1. Technical Field
The invention is related to radio frequency (R.F.) inductively or capacitively coupled plasma reactors used in processing semiconductor wafers, and in particular to improvements therein for increasing the plasma ion density uniformity across the wafer surface.
2. Background Art
Inductively coupled plasma reactors are currently used to perform various processes on semiconductor wafers including metal etching, dielectric etching and chemical vapor deposition, as some examples. In an etch process, one advantage of an inductively coupled plasma is that a high density plasma is provided to permit a large etch rate independently of wafer bias, thereby permitting more control of the wafer bias to reduce device damage. For this purpose, the source power applied to the antenna and the bias power applied to the wafer pedestal are controlled separately. Separating control of the bias power and source power facilitates independent control of ion density and ion energy, in accordance with well-known techniques. To produce an inductively coupled plasma, the antenna is a coil inductor adjacent the chamber, the coil inductor being connected to the RF source power supply. The coil inductor provides the RF power which ignites and sustains the plasma. The geometry of the coil inductor can in large part determine spatial distribution of the plasma ion density within the reactor chamber.
One problem with such a plasma reactor is that the spatial distribution of the plasma ion density across the wafer surface is often non-uniform. This is a problem in a metal etch process, for example, because the etch rate and accumulation of electric charge on the device is affected by plasma ion density. Specifically, non-uniform plasma ion density distribution tends to render the etch rate non-uniform across the wafer and leads to device damage from charge build-up. As a result, the etch process is difficult to control, over-etching devices on some portions of the wafer and under-etching devices on other portions of the wafer, leading to reduced production yield.

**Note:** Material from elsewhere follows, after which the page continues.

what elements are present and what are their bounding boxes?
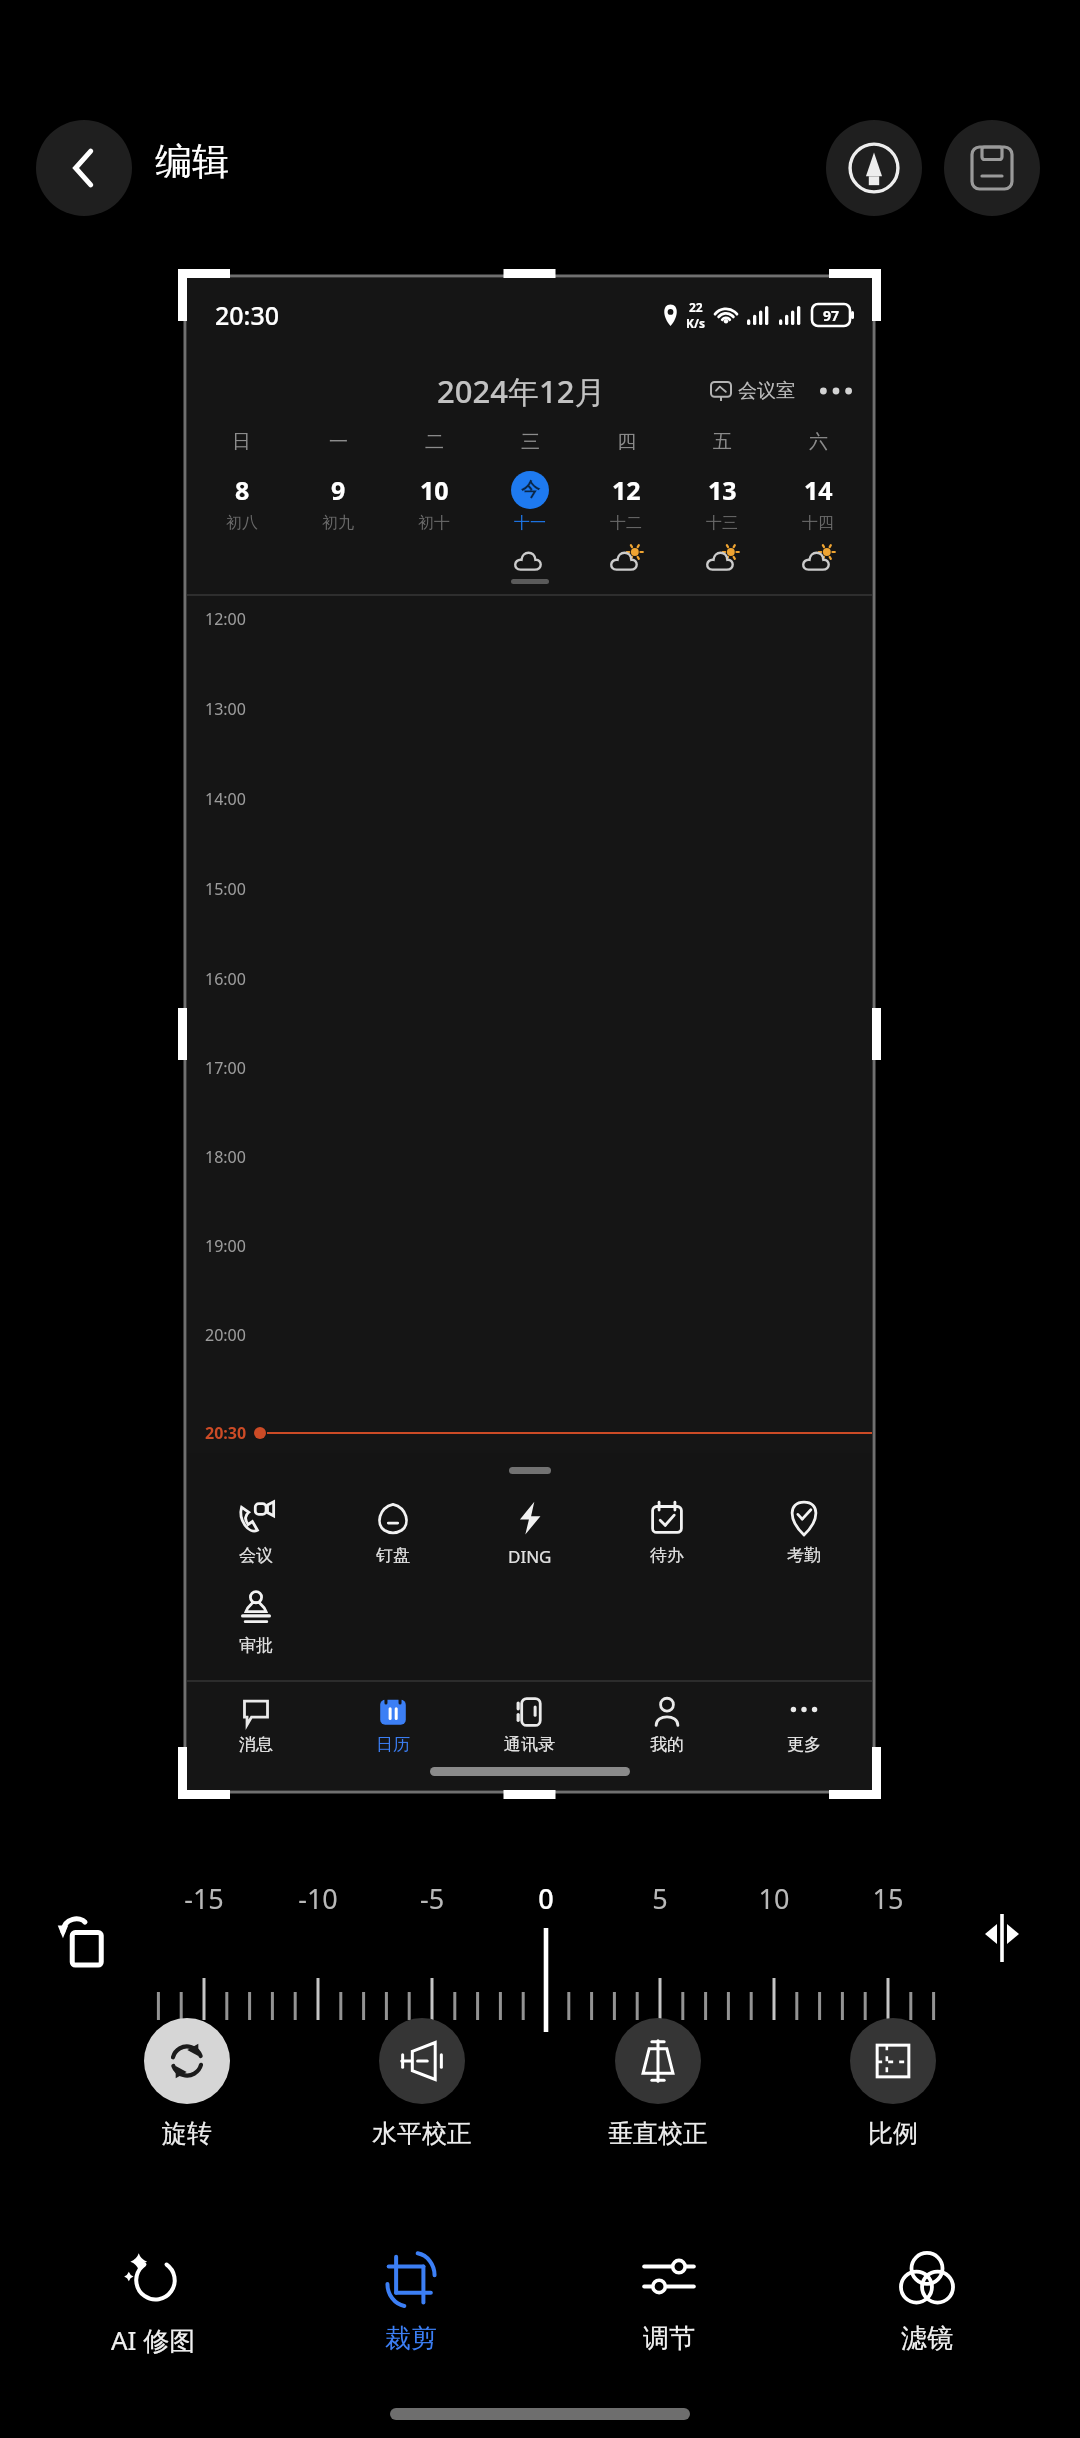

One of the causes of non-uniform plasma ion distribution is the coil geometry and location. Another cause is the shape of the plasma itself, which is largely determined by the shape of the reactor chamber, particularly the reactor chamber ceiling.
Generally, the coil inductor of an inductively coupled plasma reactor is wrapped around the reactor chamber, although it does not necessarily conform to the shape of the reactor chamber walls. Necessarily, different regions of the wafer surface are displaced from the nearest coil windings by different distances and therefore experience different plasma ion densities.
Depending upon the shape of the reactor chamber ceiling, more plasma volume is located over the wafer center and less over the wafer edges, particularly in the case of a conical or hemispherical ceiling, for example. Accordingly, there tends to be inherent spatial non-uniformities in the ion flux density.
A different approach is disclosed in U.S. Pat. No. 4,948,458 to James Ogle in which a plasma reactor has a flat ceiling and a flat coil antenna overlying the ceiling. However, this approach has generally been found to provide no improvement in plasma ion density uniformity and moreover suffers from relatively large capacitive coupling in the plasma, hindering control of the plasma ion energy. A modification of that approach is disclosed in U.S. Pat. No. 5,368,710 to Chen et al., in which an attempt is made to adjust the plasma characteristics such as density by increasing the thickness of the dielectric chamber cover toward the center of the chamber. U.S. Pat. No. 5,346,578 discloses a reactor having an arcuate ceiling. However, such techniques are generally limited in their best applications to a relatively narrow window of process recipes.
Thus, there is a need for a plasma reactor which permits versatile optimization of plasma characteristics to optimize uniformity of plasma ion density distribution over a large process window.